As regards elasticity, it has been reported that the use of emulsified oils in baked products helps to improve this parameter since they provide greater hydration and gluten formation [49].

Moreover, the reformulated samples present slightly higher cohesiveness values than the control, a result not observed with the meat products in the previous chapter. Previous studies observed that hardness decreased but cohesiveness increased in cakes reformulated with oleogels [2], because the oleogels generated greater volumes by forming wider air channels, which may be related to the results obtained for caliber.

However, the higher unsaturated fatty acid content and better moisture retention may explain the decreased hardness and increased cohesiveness when oils are used to replace butter in baked products [50].

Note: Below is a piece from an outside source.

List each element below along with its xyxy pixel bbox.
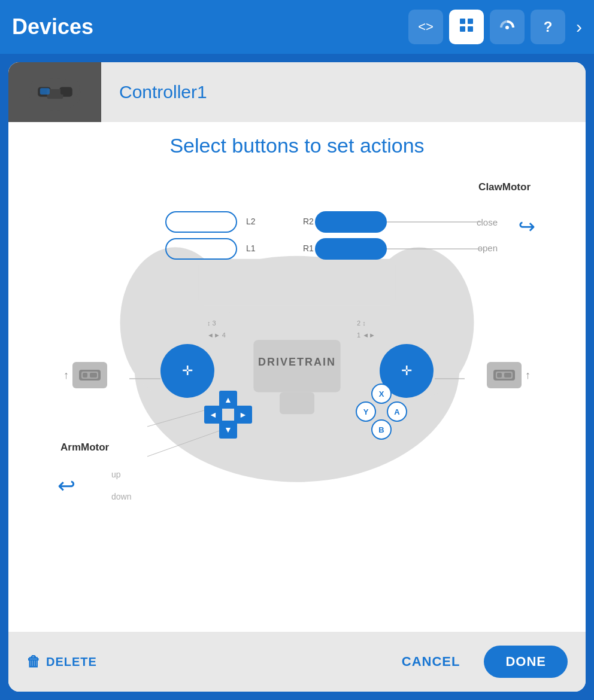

Chewiness is partly associated with hardness, and thus, the samples with the lowest values are those with larger replacement percentages.

In conclusion, the use of emulsions in bread reformulation significantly improved expansion, volume, and cohesiveness, resulting in a more pleasant and improved texture. The reformulated breads also exhibited higher lightness, suggesting better moisture retention, ultimately improving the overall quality of the product. However, some drawbacks should be considered, such as the pigments in the oils, which could affect the final color of the bread and potentially negatively influence consumer perception.

3.3. Nutritional Composition

Table 4. The nutritional compositions of the different brioche samples reformulated with seed and nut oils.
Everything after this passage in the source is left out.